KedaiPena.Com – Percukongan adalah istilah yang lebih sederhana untuk oligarki. Cukong yang mengatur negara,
membiayai undang-undang, peraturan, termasuk membiayai politisi korup, media massa, lembaga survei, spin doctor, influencer, dan penegak hukum.
Demikian disampaikan Akademisi UBK Jakarta, Gede Sandra di Jakarta, Sabtu (10/7/2021).
“Sistem percukongan ini sangat kompak,
kekuatannya lintas parpol. Contoh kemenangan oligarki terjadi dalam revisi UU KPK, revisi UU Minerba, dan UU Cipta Kerja,” kata dia.
Pelemahan KPK adalah tujuan utama revisi UU KPK, ini akan melindungi para politisi korup. Sementara dalam revisi UU Minerba yang diuntungkan adalah para cukong pengusaha tambang yang
memperoleh perpanjangan konsesi otomatis dan pembebasan pajak PNBP.
“Nyatanya sebagian menteri di kabinet dan politisi di parlemen juga memiliki usaha pertambangan,” tegas Gede.
Selain itu, dalam UU Cipta Kerja yang juga paling diuntungkan jelas para cukong pemilik pabrik, karena banyak hak pekerja yang dikorbankan di sini.
Anti pekerja adalah karakter asli para cukong, yang mereka pikirkan hanyalah bagaimana meningkatkan profit usahanya saja.
“Sistem percukongan (oligarki) ini berlindung di balik sempitnya demokrasi. Presidential threshold
haruslah setinggi-tingginya, agar selalu “boneka”-nya para cukong yang menang dan memimpin. Dan kalau bisa, tiga periode katanya,” lanjut peneliti Lingkar Studi Perjuangan ini.
Cukong memang selalu nyaman dengan sistem yang lebih otoriter, kalau bisa mendekati Orde Baru. Sehingga akan sangat berbahaya bagi para cukong bila
akhirnya yang menang adalah calon alternatif yang didukung rakyat, yang menginginkan Indonesia lepas dari jeratan oligarki.
Maka lembaga seperti MK jelas berada di bawah kendali para cukong ini, agar segala gugatan terhadap Presidential Threshold harus ditolak (sudah 15 kali ditolak). Apapun caranya, berapapun biayanya.
“Ambil contoh, ada seorang cukong besar yang mengaku menguasai 112 orang anggota DPR. Merupakan fraksi terbesar. Sebagian perwira tinggi dan menengah di tentara dan kepolisian hingga kejaksaan di bawah kendali si cukong. Kepentingan cukong ini jelas, agar kepentingan bisnisnya diamankan di DPR,” papar Gede.

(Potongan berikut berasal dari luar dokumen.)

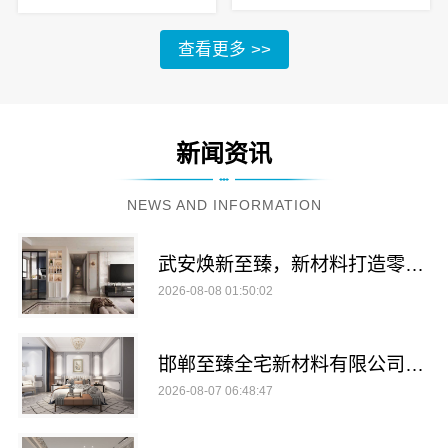
查看更多 >>
新闻资讯
NEWS AND INFORMATION
武安焕新至臻，新材料打造零醛理想家
2026-08-08 01:50:02
邯郸至臻全宅新材料有限公司提供邯山健康设计
2026-08-07 06:48:47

Bahkan salah satu gubernur jelas adalah juru bicara grup bisnis mereka. Ini
baru satu cukong. Ada cukong-cukong yang lain yang juga memiliki pola permainan mirip. Bisa dibayangkan, akibatnya seluruh pejabat kita dalam trias politica plus pertahanan, disibukkan oleh kepentingan bisnis para cukong.
“Bukannya mereka mengayomi rakyat, malah lebih sering berhadapan dengan rakyat,” Gede melanjutkan.
Oligarki sangat berkepentingan dengan mundurnya demokrasi. Sebisa mungkin bagaimana caranya agar rakyat takut berbicara, maka diadakanlah UU ITE dan Revisi UU KUHAP tentang hukuman
penghina presiden dan anggota DPR.
“Dijaganya angka Presidential Threshold yang tinggi, agar permainan menjadi lebih mudah bagi mereka. Hanya dua calon, dan keduanya harus adalah orang-orangnya oligark. Dibuatnya aturan yang mempersulit munculnya partai baru. Demokrasi menjadi sempit. Akibatnya suara-suara yang menyuarakan ketidakadilan menjadi sulit muncul,” tandas Gede.